Entendido, tomaré unas fotos en cuanto llegue a casa del taladro en cuestión, allí anotaré el modelo y lo publicaré, sin embargo me queda una duda...

Este estator (desconozco si los de otros taladros también) está compuesto por dos bobinas, pero estas no se conectan a las líneas AC por separado, es decir la bobina #1 (arbitrariamente le puse ese número) se conecta a la corriente alterna directamente y la bobina #2 se alimenta de la bobina #1 por medio de un cable/puente, las escobillas se conectan por separado con otros cables que provienen igualmente de la corriente alterna.

Aquí es donde me pregunto ¿cómo se puede invertir?

En cuanto llegue a casa tomaré fotos del taladro...

Gracias por responder.


----------



## DOSMETROS

Huele a quemado.

Todos los taladros que he visto , los motores son SERIE , nunca he visto uno paralelo

Quizás por eso se esté quemando


----------



## fen2006

seguro que lo conectaron en paralelo y lo quemaron! los taladros se conectan en serie y el cambio de giro lo hacen con el estator


----------



## Scooter

Es cierto, suelen ser serie porque tienen mejor par. Digo suelen por si acaso, nunca he visto uno paralelo.


----------



## zShackra

Bien, aquí publico las fotografías que logré tomar del taladro desarmado, el mismo es un Black & Decker BH300-B3, más específicamente:







Aquí una foto del selector que se encontraba en la caja del taladro, el mismo se encuentra al parecer dañado pues considero le falta una pestaña de contacto y otra parece estar carcomida por motivos que desconozco:






Eje:






Estátor:






El bobinado en los lados que enfoco en estas dos fotografías que aparecen a continuación, está considerablemente más oscuro que el bobinado en otras áreas, como si estuviese quemado.





















Pulsador:


























Partiendo de aquí me pregunto ¿cómo invertir el giro del eje? Supongo que las bobinas están bien conectadas, considero que el problema proviene del puente en el pulsador (dónde debería ir el selector)...

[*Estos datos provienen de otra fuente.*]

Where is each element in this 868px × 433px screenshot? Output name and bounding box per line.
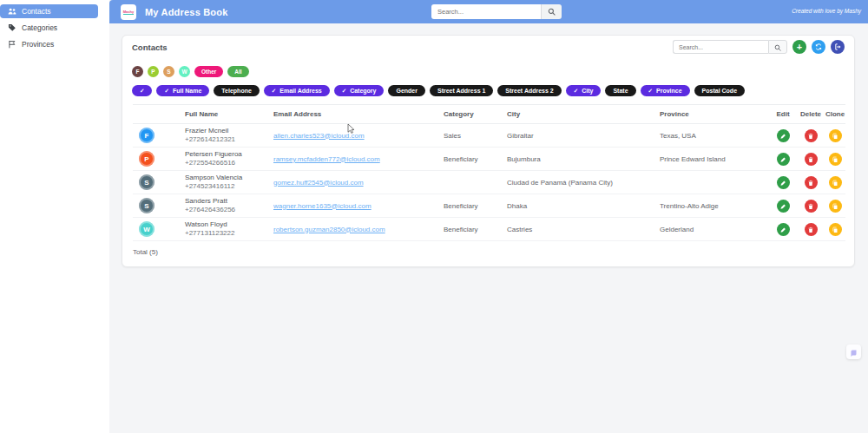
panel-search bbox=[673, 40, 787, 54]
col-email: Email Address bbox=[273, 105, 444, 124]
search-icon bbox=[548, 5, 556, 18]
avatar: W bbox=[139, 221, 155, 237]
contact-city: Castries bbox=[507, 218, 660, 241]
clone-button[interactable] bbox=[829, 200, 842, 213]
avatar: P bbox=[139, 151, 155, 167]
col-category: Category bbox=[444, 105, 507, 124]
check-icon: ✓ bbox=[272, 88, 276, 95]
check-icon: ✓ bbox=[574, 88, 578, 95]
copy-icon bbox=[832, 200, 838, 213]
email-link[interactable]: allen.charles523@icloud.com bbox=[273, 132, 365, 140]
clone-button[interactable] bbox=[829, 129, 842, 142]
edit-button[interactable] bbox=[777, 153, 790, 166]
contact-province: Trentino-Alto Adige bbox=[660, 194, 769, 218]
sidebar-item-label: Contacts bbox=[22, 7, 51, 16]
contacts-panel: Contacts + F P S W Other All ✓ ✓Full Nam… bbox=[122, 35, 855, 267]
total-count: Total (5) bbox=[133, 241, 844, 256]
contact-name: Petersen Figueroa bbox=[185, 150, 273, 159]
sidebar-item-label: Categories bbox=[22, 23, 57, 32]
clone-button[interactable] bbox=[829, 153, 842, 166]
contact-category: Beneficiary bbox=[444, 194, 507, 218]
add-contact-button[interactable]: + bbox=[792, 40, 806, 54]
contact-phone: +276426436256 bbox=[185, 206, 273, 214]
filter-chip[interactable]: W bbox=[179, 66, 190, 77]
sidebar-item-categories[interactable]: Categories bbox=[0, 21, 98, 35]
global-search-button[interactable] bbox=[541, 4, 562, 19]
global-search-input[interactable] bbox=[431, 4, 541, 19]
edit-button[interactable] bbox=[777, 176, 790, 189]
delete-button[interactable] bbox=[805, 153, 818, 166]
table-row: W Watson Floyd+277131123222 robertson.gu… bbox=[133, 218, 845, 241]
contact-city: Bujumbura bbox=[507, 148, 660, 171]
contact-city: Gibraltar bbox=[507, 124, 660, 148]
contact-phone: +274523416112 bbox=[185, 182, 273, 191]
delete-button[interactable] bbox=[805, 176, 818, 189]
panel-header: Contacts + bbox=[122, 36, 854, 58]
table-row: S Sampson Valencia+274523416112 gomez.hu… bbox=[133, 171, 845, 194]
delete-button[interactable] bbox=[805, 129, 818, 142]
contacts-table: Full Name Email Address Category City Pr… bbox=[133, 104, 844, 241]
toggle-state[interactable]: State bbox=[605, 85, 635, 96]
copy-icon bbox=[832, 129, 838, 142]
sidebar-item-provinces[interactable]: Provinces bbox=[0, 37, 98, 51]
edit-button[interactable] bbox=[777, 223, 790, 236]
email-link[interactable]: robertson.guzman2850@icloud.com bbox=[273, 226, 385, 233]
email-link[interactable]: gomez.huff2545@icloud.com bbox=[273, 179, 364, 187]
pencil-icon bbox=[779, 223, 786, 236]
edit-button[interactable] bbox=[777, 129, 790, 142]
trash-icon bbox=[807, 153, 814, 166]
filter-chip[interactable]: S bbox=[163, 66, 174, 77]
pencil-icon bbox=[779, 129, 786, 142]
toggle-street-address-1[interactable]: Street Address 1 bbox=[430, 85, 493, 96]
filter-chip-other[interactable]: Other bbox=[194, 66, 223, 77]
table-row: F Frazier Mcneil+272614212321 allen.char… bbox=[133, 124, 845, 148]
panel-search-button[interactable] bbox=[768, 40, 787, 54]
col-edit: Edit bbox=[769, 105, 797, 124]
table-header-row: Full Name Email Address Category City Pr… bbox=[133, 105, 845, 124]
filter-chip[interactable]: F bbox=[132, 66, 143, 77]
filter-chip[interactable]: P bbox=[148, 66, 159, 77]
col-full-name: Full Name bbox=[185, 105, 273, 124]
contact-category bbox=[444, 171, 507, 194]
edit-button[interactable] bbox=[777, 200, 790, 213]
clone-button[interactable] bbox=[829, 223, 842, 236]
col-city: City bbox=[507, 105, 660, 124]
copy-icon bbox=[832, 223, 838, 236]
app-title: My Address Book bbox=[145, 7, 228, 17]
logo-text: Mashy bbox=[123, 10, 134, 15]
toggle-province[interactable]: ✓Province bbox=[641, 85, 690, 96]
panel-title: Contacts bbox=[132, 43, 168, 52]
refresh-button[interactable] bbox=[812, 40, 825, 54]
toggle-email-address[interactable]: ✓Email Address bbox=[264, 85, 330, 96]
extension-icon bbox=[850, 344, 858, 360]
contact-category: Beneficiary bbox=[444, 218, 507, 241]
toggle-category[interactable]: ✓Category bbox=[334, 85, 385, 96]
table-row: S Sanders Pratt+276426436256 wagner.horn… bbox=[133, 194, 845, 218]
check-icon: ✓ bbox=[648, 88, 653, 95]
delete-button[interactable] bbox=[805, 200, 818, 213]
sidebar-item-contacts[interactable]: Contacts bbox=[0, 4, 98, 18]
toggle-postal-code[interactable]: Postal Code bbox=[694, 85, 745, 96]
email-link[interactable]: wagner.horne1635@icloud.com bbox=[273, 202, 372, 210]
toggle-all-columns[interactable]: ✓ bbox=[132, 85, 152, 96]
contact-category: Sales bbox=[444, 124, 507, 148]
filter-chip-all[interactable]: All bbox=[227, 66, 248, 77]
panel-search-input[interactable] bbox=[673, 40, 768, 54]
logout-button[interactable] bbox=[831, 40, 845, 54]
toggle-full-name[interactable]: ✓Full Name bbox=[156, 85, 209, 96]
sidebar: Contacts Categories Provinces bbox=[0, 0, 109, 433]
toggle-city[interactable]: ✓City bbox=[566, 85, 602, 96]
col-delete: Delete bbox=[797, 105, 825, 124]
delete-button[interactable] bbox=[805, 223, 818, 236]
toggle-gender[interactable]: Gender bbox=[388, 85, 425, 96]
contact-phone: +272554266516 bbox=[185, 159, 273, 167]
check-icon: ✓ bbox=[342, 88, 346, 95]
toggle-street-address-2[interactable]: Street Address 2 bbox=[497, 85, 561, 96]
floating-extension-widget[interactable] bbox=[846, 344, 861, 359]
email-link[interactable]: ramsey.mcfadden772@icloud.com bbox=[273, 155, 380, 163]
toggle-telephone[interactable]: Telephone bbox=[214, 85, 259, 96]
clone-button[interactable] bbox=[829, 176, 842, 189]
col-province: Province bbox=[660, 105, 769, 124]
avatar: S bbox=[139, 198, 155, 213]
contact-province bbox=[660, 171, 769, 194]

Otra duda más ¿qué resistencia debería tener el bobinado del estátor?

Saludos.

*-- EDITO --*

Creo que estaba equivocado, la primera bobina recibe alimentación de la AC en el comienzo del conductor y al término del mismo (luego de terminar el bobinado) se conecta la próxima bobina por medio del cable blanco que se aprecia en las fotos (el puente), y al final del segundo inducido se conecta el neutro de la AC, cerrando el circuito, creando el electroimán, ergo supongo están conectadas en serie. Por lo que supongo, la forma de invertir el giro del eje, es invirtiendo los cables que se conectan a las escobillas, corríjanme si me equivoco por favor. Igualmente, suponiendo que invierto el orden de las escobillas, ¿qué reacción tendría esto? ¿el olor, temperatura y humo desaparecerían? O en dado caso, ¿sería necesario rebobinar el estátor?.


----------



## DOSMETROS

La llave de invertir giro se la ve rota y deberá anularse :






*Los cables esos grises están mal conectados.*

Ahora deberás reconectarlos de la siguiente manera



De línea a un carbón.
Del otro carbón a campo
Del otro campo a neutro.

Saludos !


----------



## fen2006

explicación mas fácil que hace DOSMETROS imposible... y hasta con dibujitos... pruebalo y si hay demasiada chispa en los carbones tendrías que rebobinar el inducido.
tambien prueba que el inducido no este ido a tierra.


----------



## zShackra

Bueno, informo que, tomando nota de lo que *DOSMETROS* me ha indicado, he conectado el taladro completamente en serie y el mismo funciona sin problemas, lo dejé con giro hacia la derecha...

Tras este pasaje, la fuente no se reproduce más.